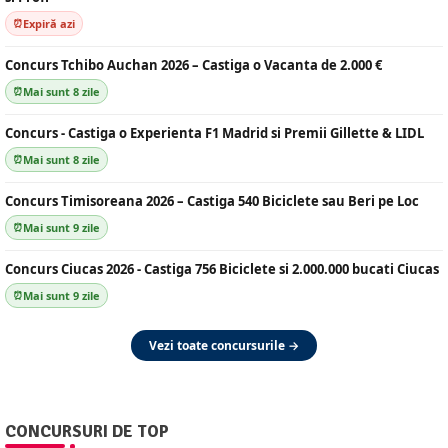
Expiră azi
Concurs Tchibo Auchan 2026 – Castiga o Vacanta de 2.000 €
Mai sunt 8 zile
Concurs - Castiga o Experienta F1 Madrid si Premii Gillette & LIDL
Mai sunt 8 zile
Concurs Timisoreana 2026 – Castiga 540 Biciclete sau Beri pe Loc
Mai sunt 9 zile
Concurs Ciucas 2026 - Castiga 756 Biciclete si 2.000.000 bucati Ciucas
Mai sunt 9 zile
Vezi toate concursurile →
CONCURSURI DE TOP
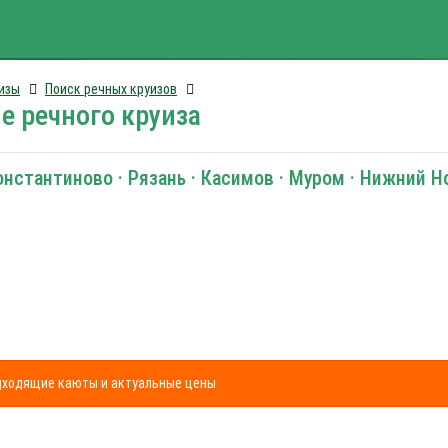
изы
Поиск речных круизов
е речного круиза
Константиново · Рязань · Касимов · Муром · Нижний 
одходящие каюты и актуальные цены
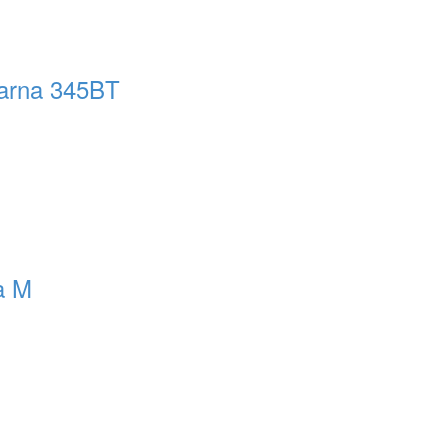
varna 345BT
a M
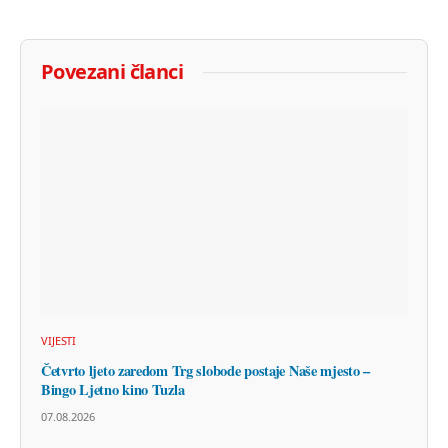
Povezani članci
VIJESTI
Četvrto ljeto zaredom Trg slobode postaje Naše mjesto –
Bingo Ljetno kino Tuzla
07.08.2026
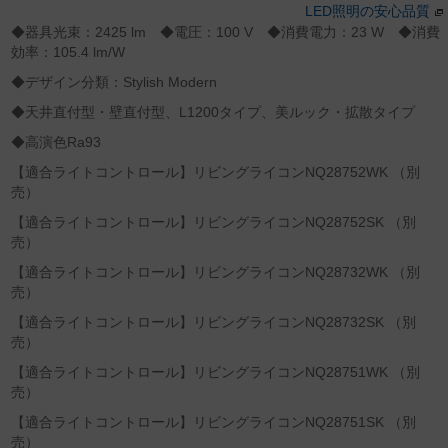
LED照明の安心品質
◆器具光束：2425 lm ◆電圧：100 V ◆消費電力：23 W ◆消費
効率：105.4 lm/W
◆デザイン分類：Stylish Modern
◆天井直付型・壁直付型、L1200タイプ、美ルック・拡散タイプ
◆高演色Ra93
【適合ライトコントロール】リビングライコンNQ28752WK （別
売）
【適合ライトコントロール】リビングライコンNQ28752SK （別
売）
【適合ライトコントロール】リビングライコンNQ28732WK （別
売）
【適合ライトコントロール】リビングライコンNQ28732SK （別
売）
【適合ライトコントロール】リビングライコンNQ28751WK （別
売）
【適合ライトコントロール】リビングライコンNQ28751SK （別
売）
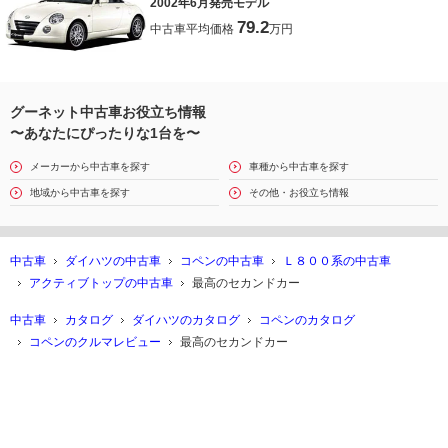
2002年6月発売モデル
79.2
中古車平均価格
万円
グーネット中古車お役立ち情報
〜あなたにぴったりな1台を〜
メーカーから中古車を探す
車種から中古車を探す
地域から中古車を探す
その他・お役立ち情報
中古車
ダイハツの中古車
コペンの中古車
Ｌ８００系の中古車
アクティブトップの中古車
最高のセカンドカー
中古車
カタログ
ダイハツのカタログ
コペンのカタログ
コペンのクルマレビュー
最高のセカンドカー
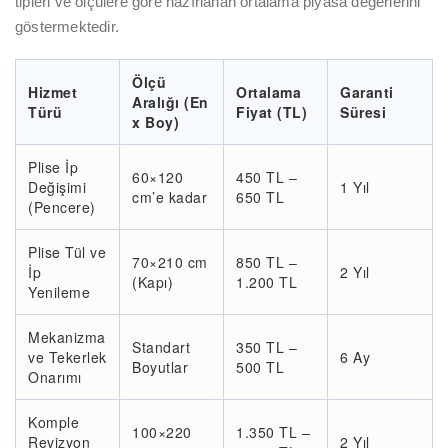
tipleri ve ölçülere göre hazırlanan ortalama piyasa değerlerini
göstermektedir.
Ölçü
Hizmet
Ortalama
Garanti
Aralığı (En
Türü
Fiyat (TL)
Süresi
x Boy)
Plise İp
60×120
450 TL –
Değişimi
1 Yıl
cm’e kadar
650 TL
(Pencere)
Plise Tül ve
70×210 cm
850 TL –
İp
2 Yıl
(Kapı)
1.200 TL
Yenileme
Mekanizma
Standart
350 TL –
ve Tekerlek
6 Ay
Boyutlar
500 TL
Onarımı
Komple
100×220
1.350 TL –
Revizyon
2 Yıl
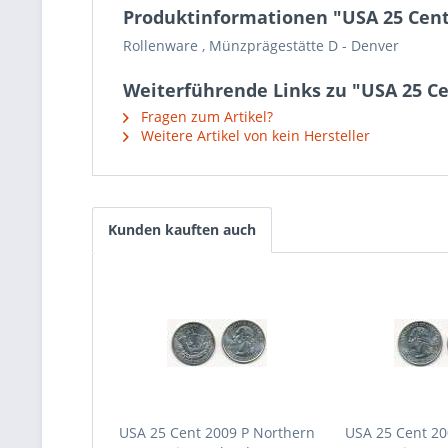
Produktinformationen "USA 25 Cent
Rollenware , Münzprägestätte D - Denver
Weiterführende Links zu "USA 25 Ce
Fragen zum Artikel?
Weitere Artikel von kein Hersteller
Kunden kauften auch
USA 25 Cent 2009 P Northern
USA 25 Cent 2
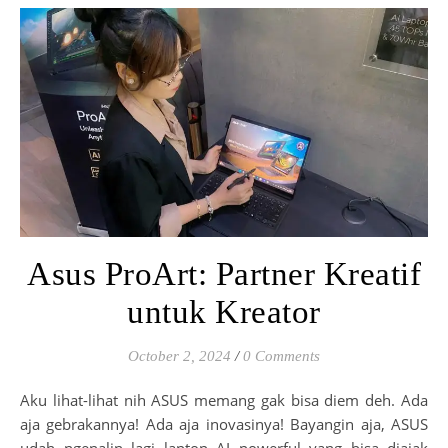
Asus ProArt: Partner Kreatif
untuk Kreator
October 2, 2024
/
0 Comments
Aku lihat-lihat nih ASUS memang gak bisa diem deh. Ada
aja gebrakannya! Ada aja inovasinya! Bayangin aja, ASUS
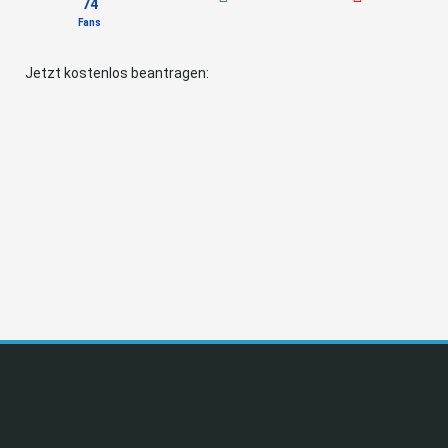
74
Fans
Jetzt kostenlos beantragen:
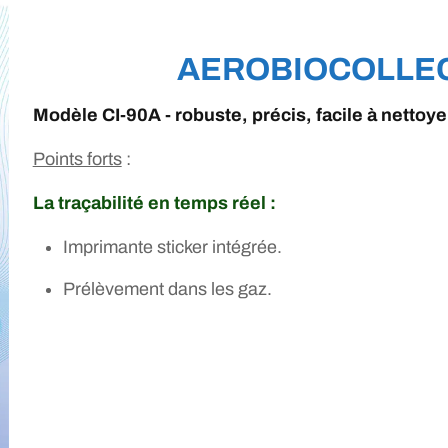
AEROBIOCOLLE
Modèle CI-90A - robuste, précis, facile à nettoye
Points forts
:
La traçabilité en temps réel :
Imprimante sticker intégrée.
Prélèvement dans les gaz.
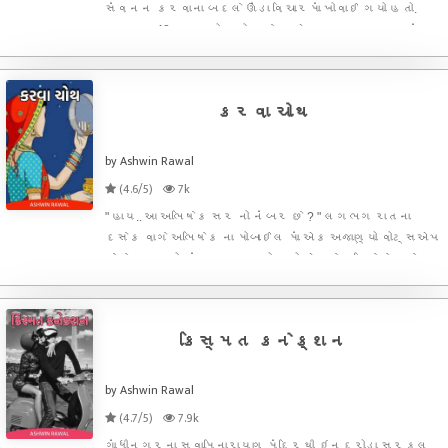
સંવનન કરવાના બદલે ઊંડા વિચારમાં ખોવાઈ ગયો હતો.
ભાર્ગવ 48 વર્ષનો હતો અને આ એના પુનર્લગ્ન હતાં.
દોઢ વર્ષ પહેલાં જ એની પ્રેમાળ પત્ની નેહા નું અચાનક
હાર્ટ એટેકમાં અવસાન થઈ ગયું હતું. મોટી દીકરી આરોહી
16 વર
કરવા ચોથ
by Ashwin Rawal
(4.6/5)
7k
" હાય.. આ અભિષેક સર નો નંબર છે ? " લગભગ રાતના
દસેક વાગે અભિષેક ના મોબાઈલ માં એક અજાણ્યો વોટ્સએપ
મેસેજ આવ્યો. નંબર અજાણ્યો હતો એટલે અભિષેકે સામે
જવાબ વાળ્યો. " જી.. આપ કોણ ? " " હું અદિતિ મુંબઈથી. આપનો
નંબર મને પ્રિયા દીક્ષિત પાસેથી મળ્યો છે. " " પ્રિય દીક
કિસ્મત કનેક્શન
by Ashwin Rawal
(4.7/5)
7.9k
ગાંધીનગરના સ્વામિનારાયણ મંદિરથી ઇન્દ્રોડા સર્કલ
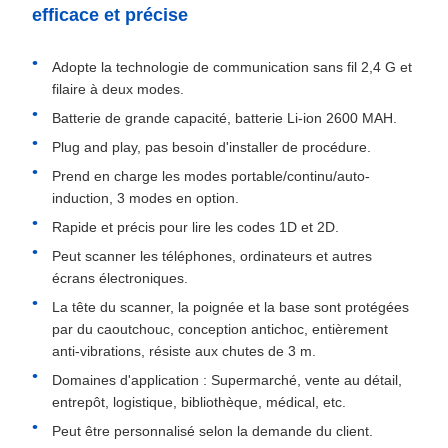
efficace et précise
Adopte la technologie de communication sans fil 2,4 G et
filaire à deux modes.
Batterie de grande capacité, batterie Li-ion 2600 MAH.
Plug and play, pas besoin d'installer de procédure.
Prend en charge les modes portable/continu/auto-
induction, 3 modes en option.
Rapide et précis pour lire les codes 1D et 2D.
Peut scanner les téléphones, ordinateurs et autres
écrans électroniques.
La tête du scanner, la poignée et la base sont protégées
par du caoutchouc, conception antichoc, entièrement
anti-vibrations, résiste aux chutes de 3 m.
Domaines d'application : Supermarché, vente au détail,
entrepôt, logistique, bibliothèque, médical, etc.
Peut être personnalisé selon la demande du client.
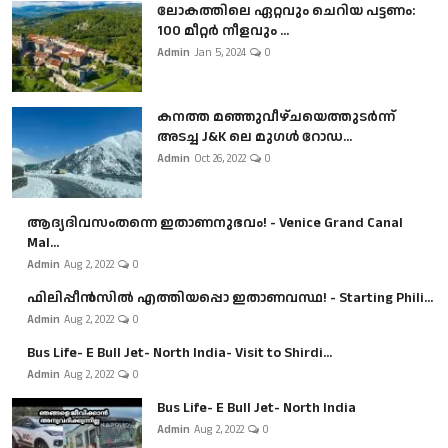
ലോകത്തിലെ ഏറ്റവും ചെറിയ പട്ടണം:
100 മീറ്റർ നീളവും ...
Admin
Jan 5, 2024
0
കനത്ത മഞ്ഞുവീഴ്ചയെത്തുടർന്ന്
അടച്ച J&K ലെ മുഗൾ റോഡ...
Admin
Oct 26, 2022
0
ആദ്യദിവസംതന്നെ ഇതാണനുഭവം! - Venice Grand Canal
Mal...
Admin
Aug 2, 2022
0
ഫിലിപ്പീൻസിൽ എത്തിയപ്പൊ ഇതാണവസ്ഥ! - Starting Phili...
Admin
Aug 2, 2022
0
Bus Life- E Bull Jet- North India- Visit to Shirdi...
Admin
Aug 2, 2022
0
Bus Life- E Bull Jet- North India
Admin
Aug 2, 2022
0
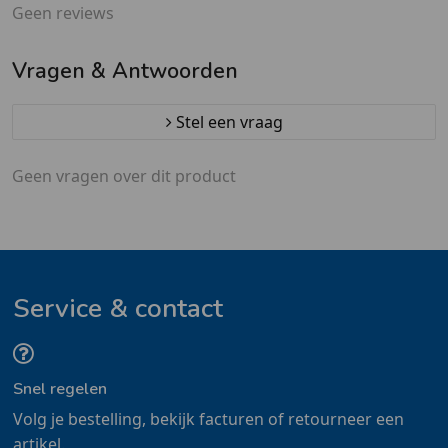
Geen reviews
Vragen & Antwoorden
Stel een vraag
Geen vragen over dit product
Service & contact
Snel regelen
Volg je bestelling, bekijk facturen of retourneer een
artikel.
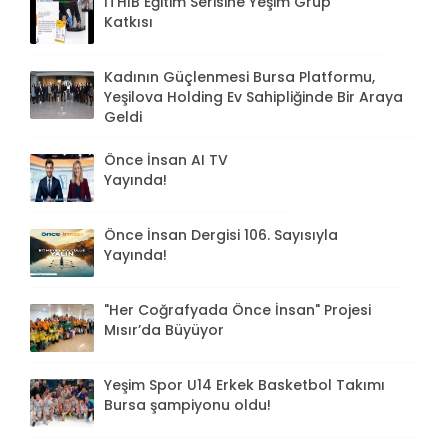
İTHİB Eğitim Serisine Yeşim Grup
Katkısı
Kadının Güçlenmesi Bursa Platformu,
Yeşilova Holding Ev Sahipliğinde Bir Araya
Geldi
Önce İnsan AI TV
Yayında!
Önce İnsan Dergisi 106. Sayısıyla
Yayında!
"Her Coğrafyada Önce İnsan" Projesi
Mısır’da Büyüyor
Yeşim Spor U14 Erkek Basketbol Takımı
Bursa şampiyonu oldu!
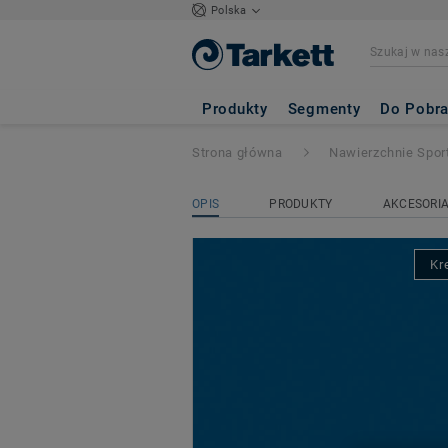
Polska
Lumaflex Energy
Produkty
Segmenty
Do Pobra
Strona główna
Nawierzchnie Spo
OPIS
PRODUKTY
AKCESORI
Kr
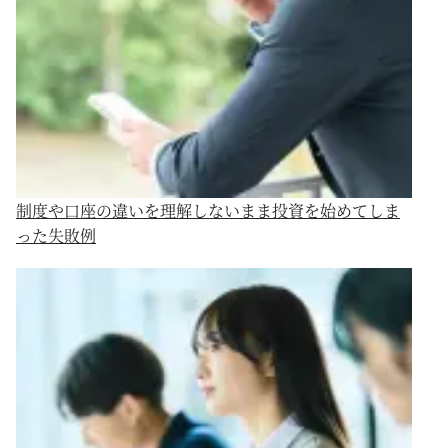
制度や口座の違いを理解しないまま投資を始めてしま
った失敗例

**What you have to do**
Your answer must be the records above, word for word, with every picture left out.

**Problem solution**
Expiră azi
Concurs Tchibo Auchan 2026 – Castiga o Vacanta de 2.000 €
Mai sunt 8 zile
Concurs - Castiga o Experienta F1 Madrid si Premii Gillette & LIDL
Mai sunt 8 zile
Concurs Timisoreana 2026 – Castiga 540 Biciclete sau Beri pe Loc
Mai sunt 9 zile
Concurs Ciucas 2026 - Castiga 756 Biciclete si 2.000.000 bucati Ciucas
Mai sunt 9 zile
Vezi toate concursurile →
CONCURSURI DE TOP
изы
Поиск речных круизов
е речного круиза
Константиново · Рязань · Касимов · Муром · Нижний 
одходящие каюты и актуальные цены
varna 345BT
a M
Povezani članci
VIJESTI
Četvrto ljeto zaredom Trg slobode postaje Naše mjesto –
Bingo Ljetno kino Tuzla
07.08.2026
LED照明の安心品質
◆器具光束：2425 lm ◆電圧：100 V ◆消費電力：23 W ◆消費
効率：105.4 lm/W
◆デザイン分類：Stylish Modern
◆天井直付型・壁直付型、L1200タイプ、美ルック・拡散タイプ
◆高演色Ra93
【適合ライトコントロール】リビングライコンNQ28752WK （別
売）
【適合ライトコントロール】リビングライコンNQ28752SK （別
売）
【適合ライトコントロール】リビングライコンNQ28732WK （別
売）
【適合ライトコントロール】リビングライコンNQ28732SK （別
売）
【適合ライトコントロール】リビングライコンNQ28751WK （別
売）
【適合ライトコントロール】リビングライコンNQ28751SK （別
売）
2002年6月発売モデル
79.2
中古車平均価格
万円
グーネット中古車お役立ち情報
〜あなたにぴったりな1台を〜
メーカーから中古車を探す
車種から中古車を探す
地域から中古車を探す
その他・お役立ち情報
中古車
ダイハツの中古車
コペンの中古車
Ｌ８００系の中古車
アクティブトップの中古車
最高のセカンドカー
中古車
カタログ
ダイハツのカタログ
コペンのカタログ
コペンのクルマレビュー
最高のセカンドカー
tipleri ve ölçülere göre hazırlanan ortalama piyasa değerlerini
göstermektedir.
Ölçü
Hizmet
Ortalama
Garanti
Aralığı (En
Türü
Fiyat (TL)
Süresi
x Boy)
Plise İp
60×120
450 TL –
Değişimi
1 Yıl
cm’e kadar
650 TL
(Pencere)
Plise Tül ve
70×210 cm
850 TL –
İp
2 Yıl
(Kapı)
1.200 TL
Yenileme
Mekanizma
Standart
350 TL –
ve Tekerlek
6 Ay
Boyutlar
500 TL
Onarımı
Komple
100×220
1.350 TL –
Revizyon
2 Yıl
Produktinformationen "USA 25 Cent
Rollenware , Münzprägestätte D - Denver
Weiterführende Links zu "USA 25 Ce
Fragen zum Artikel?
Weitere Artikel von kein Hersteller
Kunden kauften auch
USA 25 Cent 2009 P Northern
USA 25 Cent 2
Asus ProArt: Partner Kreatif
untuk Kreator
October 2, 2024
/
0 Comments
Aku lihat-lihat nih ASUS memang gak bisa diem deh. Ada
aja gebrakannya! Ada aja inovasinya! Bayangin aja, ASUS
74
Fans
Jetzt kostenlos beantragen:
AEROBIOCOLLE
Modèle CI-90A - robuste, précis, facile à nettoye
Points forts
:
La traçabilité en temps réel :
Imprimante sticker intégrée.
Prélèvement dans les gaz.
સંવનન કરવાના બદલે ઊંડા વિચારમાં ખોવાઈ ગયો હતો.
ભાર્ગવ 48 વર્ષનો હતો અને આ એના પુનર્લગ્ન હતાં.
દોઢ વર્ષ પહેલાં જ એની પ્રેમાળ પત્ની નેહા નું અચાનક
હાર્ટ એટેકમાં અવસાન થઈ ગયું હતું. મોટી દીકરી આરોહી
16 વર
કરવા ચોથ
by Ashwin Rawal
(4.6/5)
7k
" હાય.. આ અભિષેક સર નો નંબર છે ? " લગભગ રાતના
દસેક વાગે અભિષેક ના મોબાઈલ માં એક અજાણ્યો વોટ્સએપ
મેસેજ આવ્યો. નંબર અજાણ્યો હતો એટલે અભિષેકે સામે
જવાબ વાળ્યો. " જી.. આપ કોણ ? " " હું અદિતિ મુંબઈથી. આપનો
નંબર મને પ્રિયા દીક્ષિત પાસેથી મળ્યો છે. " " પ્રિય દીક
કિસ્મત કનેક્શન
by Ashwin Rawal
(4.7/5)
7.9k
ગાંધીનગરના સ્વામિનારાયણ મંદિરથી ઇન્દ્રોડા સર્કલ
efficace et précise
Adopte la technologie de communication sans fil 2,4 G et
filaire à deux modes.
Batterie de grande capacité, batterie Li-ion 2600 MAH.
Plug and play, pas besoin d'installer de procédure.
Prend en charge les modes portable/continu/auto-
induction, 3 modes en option.
Rapide et précis pour lire les codes 1D et 2D.
Peut scanner les téléphones, ordinateurs et autres
écrans électroniques.
La tête du scanner, la poignée et la base sont protégées
par du caoutchouc, conception antichoc, entièrement
anti-vibrations, résiste aux chutes de 3 m.
Domaines d'application : Supermarché, vente au détail,
entrepôt, logistique, bibliothèque, médical, etc.
Peut être personnalisé selon la demande du client.
ലോകത്തിലെ ഏറ്റവും ചെറിയ പട്ടണം:
100 മീറ്റർ നീളവും ...
Admin
Jan 5, 2024
0
കനത്ത മഞ്ഞുവീഴ്ചയെത്തുടർന്ന്
അടച്ച J&K ലെ മുഗൾ റോഡ...
Admin
Oct 26, 2022
0
ആദ്യദിവസംതന്നെ ഇതാണനുഭവം! - Venice Grand Canal
Mal...
Admin
Aug 2, 2022
0
ഫിലിപ്പീൻസിൽ എത്തിയപ്പൊ ഇതാണവസ്ഥ! - Starting Phili...
Admin
Aug 2, 2022
0
Bus Life- E Bull Jet- North India- Visit to Shirdi...
Admin
Aug 2, 2022
0
Bus Life- E Bull Jet- North India
Admin
Aug 2, 2022
0
Geen reviews
Vragen & Antwoorden
Stel een vraag
Geen vragen over dit product
Service & contact
Snel regelen
Volg je bestelling, bekijk facturen of retourneer een
artikel.
İTHİB Eğitim Serisine Yeşim Grup
Katkısı
Kadının Güçlenmesi Bursa Platformu,
Yeşilova Holding Ev Sahipliğinde Bir Araya
Geldi
Önce İnsan AI TV
Yayında!
Önce İnsan Dergisi 106. Sayısıyla
Yayında!
"Her Coğrafyada Önce İnsan" Projesi
Mısır’da Büyüyor
Yeşim Spor U14 Erkek Basketbol Takımı
Bursa şampiyonu oldu!
Polska
Lumaflex Energy
Produkty
Segmenty
Do Pobra
Strona główna
Nawierzchnie Spo
OPIS
PRODUKTY
AKCESORI
Kr
制度や口座の違いを理解しないまま投資を始めてしま
った失敗例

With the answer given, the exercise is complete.